The Inequality

Math and computer science are full of inequalities, but there is one that shows up more often in my work than any other. Of course, I’m talking about

\displaystyle 1+x \leq e^{x}

This is The Inequality. I’ve been told on many occasions that the entire field of machine learning reduces to The Inequality combined with the Chernoff bound (which is proved using The Inequality).
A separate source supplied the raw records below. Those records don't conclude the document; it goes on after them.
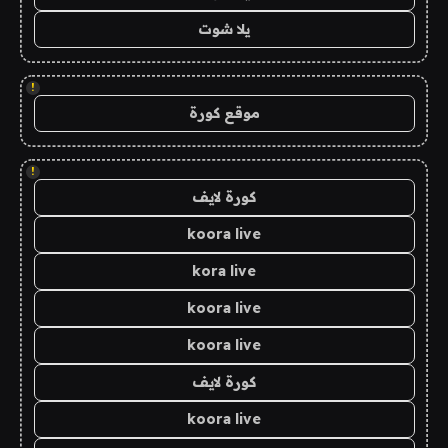
يلا شوت
!
موقع كورة
!
كورة لايف
koora live
kora live
koora live
koora live
كورة لايف
koora live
Why does it show up so often in machine learning? Mostly because in analyzing an algorithm you want to bound the probability that some bad event happens. Bad events are usually phrased similarly to

\displaystyle \prod_{i=1}^m (1-p_i)

And applying The Inequality we can bound this from above by

\displaystyle\prod_{i=1}^m (1-p_i) \leq \prod_{i=1}^m e^{-p_i} = e^{-\sum_{i=1}^m p_i}

The point is that usually m is the size of your dataset, which you get to choose, and by picking larger m you make the probability of the bad event vanish exponentially quickly in m. (Here p_i is unrelated to how I am about to use p_i as weights).

Of course, The Inequality has much deeper implications than bounds for the efficiency and correctness of machine learning algorithms. To convince you of the depth of this simple statement, let’s see its use in an elegant proof of the arithmetic geometric inequality.

Theorem: (The arithmetic-mean geometric-mean inequality, general version): For all non-negative real numbers a_1, \dots, a_n and all positive p_1, \dots, p_n such that p_1 + \dots + p_n = 1, the following inequality holds:

\displaystyle a_1^{p_1} \cdots a_n^{p_n} \leq p_1 a_1 + \dots + p_n a_n

Note that when all the p_i = 1/n this is the standard AM-GM inequality.

Proof. This proof is due to George Polya (in Hungarian, Pólya György).

We start by modifying The Inequality 1+x \leq e^x by a shift of variables x \mapsto x-1, so that the inequality now reads x \leq e^{x-1}. We can apply this to each a_i giving a_i \leq e^{a_i - 1}, and in fact,

\displaystyle a_1^{p_1} \cdots a_n^{p_n} \leq e^{\sum_{i=1}^n p_ia_i - p_i} = e^{\left ( \sum_{i=1}^n p_ia_i \right ) - 1}

Now we have something quite curious: if we call A the sum p_1a_1 + \dots + p_na_n, the above shows that a_1^{p_1} \cdots a_n^{p_n} \leq e^{A-1}. Moreover, again because A \leq e^{A-1} that shows that the right hand side of the inequality we’re trying to prove is also bounded by e^{A-1}. So we know that both sides of our desired inequality (and in particular, the max) is bounded from above by e^{A-1}. This seems like a conundrum until we introduce the following beautiful idea: normalize by the thing you think should be the larger of the two sides of the inequality.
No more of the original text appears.